Les marchés obligataires européens connaissent une nouvelle poussée de tension. Mardi, les rendements d’État à long terme ont franchi en Europe des seuils inédits depuis plus d’une décennie, reflétant la nervosité des investisseurs face aux trajectoires budgétaires et aux incertitudes politiques.
France : des taux au plus haut depuis 2009
En France, le rendement des obligations d’État à 30 ans a grimpé jusqu’à 4,513%, un sommet depuis juin 2009, avant de retomber légèrement à 4,492%. Le taux à dix ans a lui aussi progressé, à 3,57%, portant l’écart avec le Bund allemand à près de 80 points de base.
Pour Aurélien Buffault, gérant obligataire chez Delubac AM, cette flambée constitue un « signe très négatif de défiance » des marchés.
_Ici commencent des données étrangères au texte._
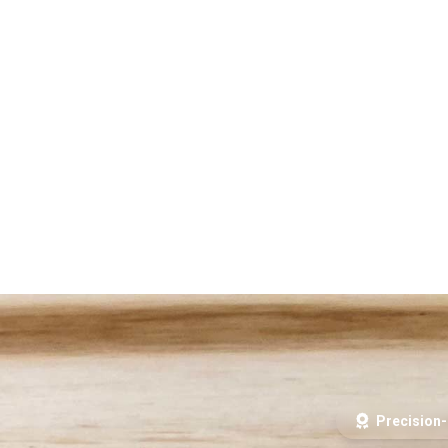
Precision-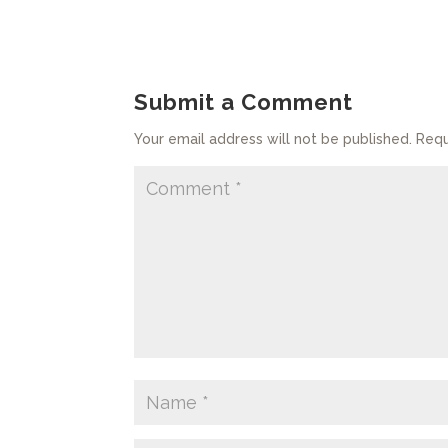
Submit a Comment
Your email address will not be published.
Requ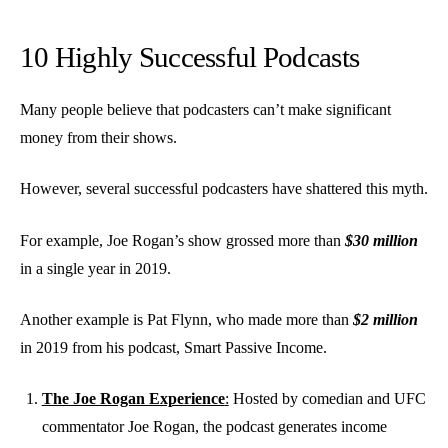
10 Highly Successful Podcasts
Many people believe that podcasters can’t make significant
money from their shows.
However, several successful podcasters have shattered this myth.
For example, Joe Rogan’s show grossed more than
$30 million
in a single year in 2019.
Another example is Pat Flynn, who made more than
$2 million
in 2019 from his podcast, Smart Passive Income.
The Joe Rogan Experience
:
Hosted by comedian and UFC
commentator Joe Rogan, the podcast generates income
Les investisseurs surveillent de près l’échéance politique du 8 septembre, date du vote de confiance du gouvernement de François Bayrou. « Une paralysie institutionnelle rendrait plus difficile l’ajustement budgétaire, déjà compliqué par le niveau actuel du déficit », souligne Jim Reid, économiste chez Deutsche Bank.
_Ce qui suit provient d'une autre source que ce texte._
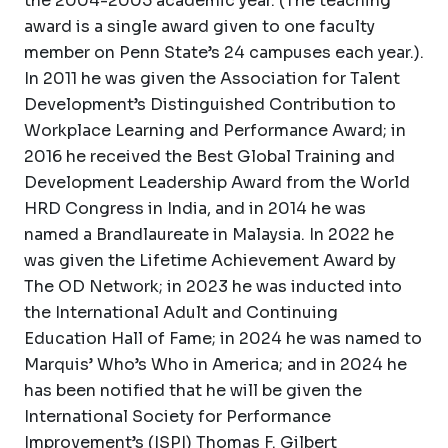
the 2004-2005 academic year. (The teaching
award is a single award given to one faculty
member on Penn State’s 24 campuses each year.).
In 2011 he was given the Association for Talent
Development’s Distinguished Contribution to
Workplace Learning and Performance Award; in
2016 he received the Best Global Training and
Development Leadership Award from the World
HRD Congress in India, and in 2014 he was
named a Brandlaureate in Malaysia. In 2022 he
was given the Lifetime Achievement Award by
The OD Network; in 2023 he was inducted into
the International Adult and Continuing
Education Hall of Fame; in 2024 he was named to
Marquis’ Who’s Who in America; and in 2024 he
has been notified that he will be given the
International Society for Performance
Improvement’s (ISPI) Thomas F. Gilbert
Royaume-Uni : le spectre de 1998
De l’autre côté de la Manche, la situation n’est guère plus rassurante. Le taux britannique à 30 ans a atteint 5,693%, son plus haut niveau depuis 1998. Cette envolée fragilise la livre sterling, qui a cédé près de 0,9% face au dollar.
La trajectoire budgétaire britannique inquiète particulièrement les marchés. Après une série de revirements sur les coupes dans les dépenses publiques, le gouvernement travailliste fait face à des comptes sous tension, à la veille de la présentation du budget d’automne. « Cette évolution témoigne du manque de confiance des investisseurs dans la capacité du Trésor à respecter ses règles d’endettement », estime Neil Wilson, analyste chez Saxobank.
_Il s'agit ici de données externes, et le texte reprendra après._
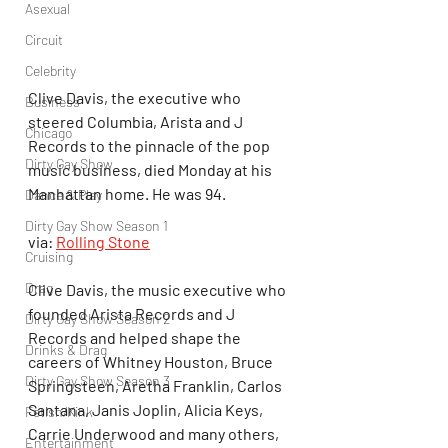
Asexual
Circuit
Celebrity
Clive Davis, the executive who 
Business
steered Columbia, Arista and J 
Chicago
Records to the pinnacle of the pop 
Dirty Gay Show
music business, died Monday at his 
Manhattan home. He was 94.
Dance & Play
Dirty Gay Show Season 1
via: 
Rolling Stone
Cruising
Drag
Clive Davis, the music executive who 
founded Arista Records and J 
Dirty Gay Show Season 2
Records and helped shape the 
Drinks & Drag
careers of Whitney Houston, Bruce 
Dirty Gay Show Season 3
Springsteen, Aretha Franklin, Carlos 
Santana, Janis Joplin, Alicia Keys, 
Fetish/Kink
Carrie Underwood and many others, 
Entertainment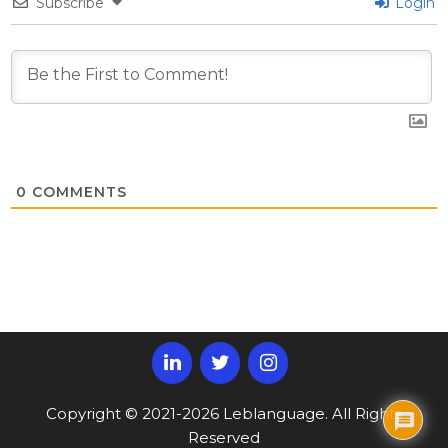
Subscribe
Login
0
COMMENTS
Copyright © 2021-2026 Leblanguage. All Rights
Reserved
Allemagne : un baromètre de la zone euro
L’Allemagne n’échappe pas à la tendance. Les rendements des Bunds à 30 ans évoluent à leurs plus hauts niveaux depuis la crise de la zone euro en 2011 (3,40%), un mouvement qui renforce la perception d’une pression généralisée sur les dettes souveraines européennes. Depuis mars dernier, le « bazooka » budgétaire du chancelier Friedrich Merz a entraîné une révision du mécanisme de « frein à l’endettement » qui limitait jusqu’alors le déficit de l’Allemagne.
Même si Berlin conserve une meilleure réputation de discipline budgétaire que Paris ou Londres, la hausse des taux allemands souligne l’ampleur du mouvement global : les investisseurs exigent une rémunération plus élevée pour détenir de la dette publique à long terme, face à des déficits persistants et à des incertitudes politiques dans plusieurs capitales.
Un climat de défiance généralisée
Dans ce contexte, les capitaux se déploient vers les actifs jugés refuges. L’or a atteint un nouveau record à 3.508 dollars l’once. Les marchés d’actions, eux, demeurent pour l’heure relativement stables, mais les analystes préviennent qu’une hausse prolongée des coûts d’emprunt pourrait peser sur la croissance et l’investissement.
En toile de fond, c’est bien la crédibilité budgétaire des États européens qui est mise à l’épreuve. La France, déjà fragilisée, apparaît en première ligne, mais le Royaume-Uni et l’Allemagne témoignent aussi de la sensibilité accrue des marchés aux signaux politiques et financiers.